Home > Other > Truth: A Sinful Series, Book One > Page 10
Truth: A Sinful Series, Book One Page 10

by Trilina Pucci


  “Funny. I was letting him know to call my car. I own this restaurant.”

  “No, you don’t.”

  “Yes, I do. How do you think you were able to order breakfast at two in the afternoon?” His smirk is arrogant but fucking adorable. I hadn’t thought about it. I was so caught up in my conversation with King that when he asked what I was craving and I said crepes, I assumed he just knew the menu well as he ordered for me.

  Laughter pops out, and then I clamp my mouth shut. “Wait, are you serious? Tell me what you do, King.”

  “I work hard.” He guides me out of the restaurant, ever the gentleman.

  “Ha-ha. Spill,” I joke as we walk to the car.

  “I own the club we were at last night, this restaurant, and a few other projects…not much but enough.”

  I spot the driver waiting at the car door, but King nods toward him, and George immediately moves from the door and rounds the hood to take the driver’s seat.

  “Oh, yeah, not much. Aren’t you the one who said not to downplay yourself?” I reach for the car door as he brushes my hand away, opening it for me.

  “Glad you got the message.” He winks before shutting the door.

  As he climbs in, I smile. I can’t help it. I’m happy, genuinely happy. “So, what now?”

  “I thought you might want to go back to your room and grab a change of clothes. I have to pop into the city to sign some paperwork, and I thought I could have you for dinner and then we turn into pumpkins unless I’ve changed your mind?”

  “Have me for dinner? So formal, and I’m offended you think I’m that easy. Some crepes and fruit aren’t gonna do it, buddy.” But even my joke feels sour on my tongue. “I would love to change, and I would also love dinner.”

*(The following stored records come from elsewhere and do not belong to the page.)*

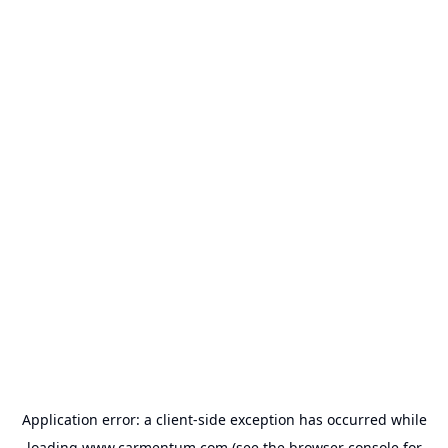
Application error: a
client
-side exception has occurred while
loading
www.carmentum.com
(see the
browser console
for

  “You misunderstand—I’m going to have you for dinner. As in your pussy. We can eat food too.”

  “Jesus Christ, King.” My stupid mouth won’t stop smiling.

  I’m met with a wink as he looks to the driver. “Where are you staying?”

  I give King the name of my hotel and sit back in the car seat. He’s up to something, but the thrill of what’s to come is enough to make me want to play his little game. The closer we come to the hotel, the more nervous I become. My real life with King is intersecting with my old life with Nick, and I can feel some kind of inevitable combustion coming. I’m downtown, only a mile from where I work. If I were to be seen by anyone I know, the news of what I’m doing would get back to Nick at hyper speed. I don’t want to hurt him, but I’m not giving up the time I have left with King.

  When we arrive, I’m beyond nervous, and I know King senses it. “Let me walk you to your room.”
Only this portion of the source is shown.